> _Problem statement_: Copy the listing exactly as given. Omit every picture.

> _Given entries_:
# # #

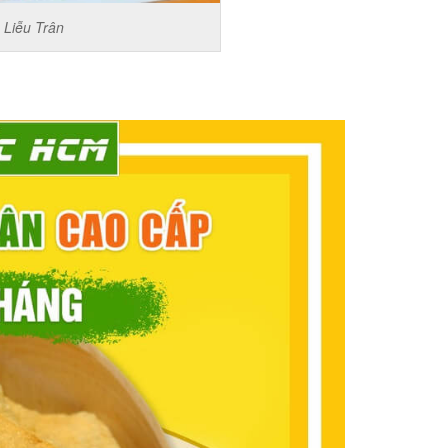
 Liễu Trân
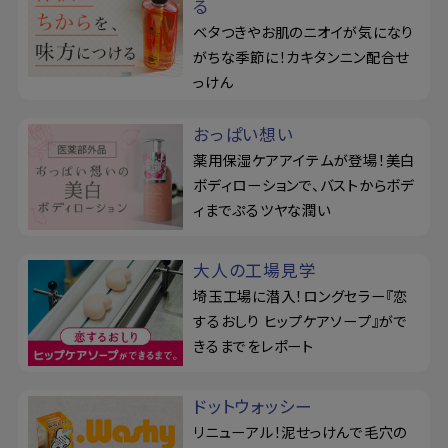
る
ベタつきやお肌のニオイが気になり
がちな季節に！カキタンニン配合せ
っけん
おっぱい想い
薬用保湿ケアアイテムが登場！美白
ボディローションで、バストからボデ
ィまでぷるツヤな潤い
大人の工場見学
埼玉工場に潜入！ロングセラー『恋
するおしり ヒップケアソープ』がで
きるまでをレポート
ドットウォッシー
リニューアル！泥せっけんで毛穴の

# # #

> _Task output_:
 Liễu Trân
る
ベタつきやお肌のニオイが気になり
がちな季節に！カキタンニン配合せ
っけん
おっぱい想い
薬用保湿ケアアイテムが登場！美白
ボディローションで、バストからボデ
ィまでぷるツヤな潤い
大人の工場見学
埼玉工場に潜入！ロングセラー『恋
するおしり ヒップケアソープ』がで
きるまでをレポート
ドットウォッシー
リニューアル！泥せっけんで毛穴の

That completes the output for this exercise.